A tax on sugary soft drinks could discourage consumption just enough to save 26,000 people from dying of strokes, heart attacks, or other obesity-related ills over the next decade, researchers reported on Tuesday.
The study, by teams at the University of California, San Francisco and Columbia University in New York City, is one of the first to make projections of health effects of such a tax--a controversial idea that many public-health officials support. Several studies show obesity rates in the United States have risen in almost direct proportion to consumption rates of sugar-sweetened drinks. Americans drink 13 billion gallons a year of these drinks, the researchers say--and two-thirds of the population is overweight or obese, with accompanying high rates of diabetes, heart disease, and stroke.
Kirsten Bibbins-Domingo of UCSF and colleagues started with economists' estimates that a penny-per-ounce tax on soft drinks--12 cents on an average can of soda--would reduce consumption by 10 percent to 15 percent over a decade.
“We found that the tax would reduce consumption of these beverages by 15 percent among adults ages 25–64,” they wrote in the journal Health Affairs.
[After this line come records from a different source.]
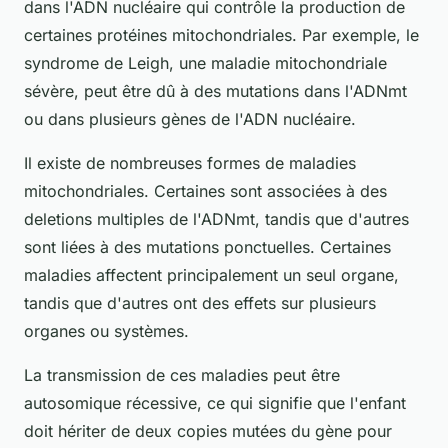
dans l'ADN nucléaire qui contrôle la production de
certaines protéines mitochondriales. Par exemple, le
syndrome de Leigh, une maladie mitochondriale
sévère, peut être dû à des mutations dans l'ADNmt
ou dans plusieurs gènes de l'ADN nucléaire.
Il existe de nombreuses formes de maladies
mitochondriales. Certaines sont associées à des
deletions multiples de l'ADNmt, tandis que d'autres
sont liées à des mutations ponctuelles. Certaines
maladies affectent principalement un seul organe,
tandis que d'autres ont des effets sur plusieurs
organes ou systèmes.
La transmission de ces maladies peut être
autosomique récessive, ce qui signifie que l'enfant
doit hériter de deux copies mutées du gène pour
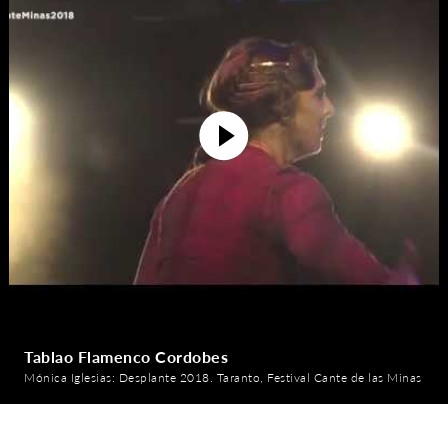
Tablao Flamenco Cordobes
Mónica Iglesias: Desplante 2018. Taranto, Festival Cante de las Minas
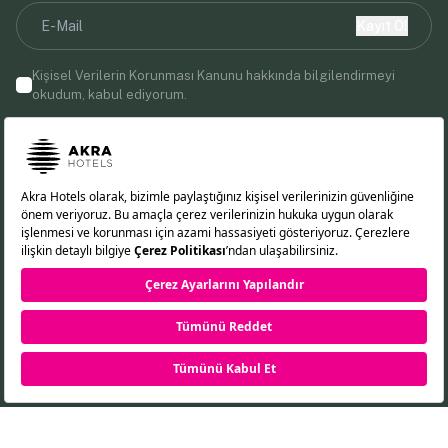
Kayıt Ol
Kişisel Verilerin Korunması Kanunu
hakkında bilgilendirmeyi
okudum, kabul ediyorum.
E-posta adresinizi vererek, Akra Hotels'ten pazarlama
iletişimleri almayı kabul etmiş olursunuz.
Bizi Takip Edin!
EN
DE
RU
TR
Çerez Politikası
KVKK Aydınlatma Metni
Gizlilik İlkeleri
REZERVASYON
©2026 Akra Hotels. Tüm Hakları Saklıdır.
“Over the period 2010–20, the tax was estimated to prevent (240,000 cases of diabetes a year), 95,000 coronary heart events, 8,000 strokes, and 26,000 premature deaths, while avoiding more than $17 billion in medical costs,” the researchers added.
“In addition to generating approximately $13 billion in annual tax revenue, a modest tax on sugar-sweetened beverages could reduce the adverse health and cost burdens of obesity, diabetes, and cardiovascular diseases.”
When he was health commissioner for New York, Thomas Frieden (who now heads the U.S. Centers for Disease Control and Prevention) promoted such a soda tax.
“Our hope is that these types of numbers are useful for policymakers to weigh decisions,” Bibbins-Domingo said.
Officials in New York proposed a tax on sugary soft drinks in 2009 but abandoned the idea. Maryland taxes sodas at a rate of 6 percent, but attempts to tax soft drinks in other states have failed. In 2006, the American Beverage Association, the American Heart Association, and the William J. Clinton Foundation made an agreement to replace the contents of soft-drink machines in schools with water, diet drinks, and other lower-calorie beverages. In 2010, they reported that the move had cut shipments of full-calorie soft drinks to schools by 95 percent.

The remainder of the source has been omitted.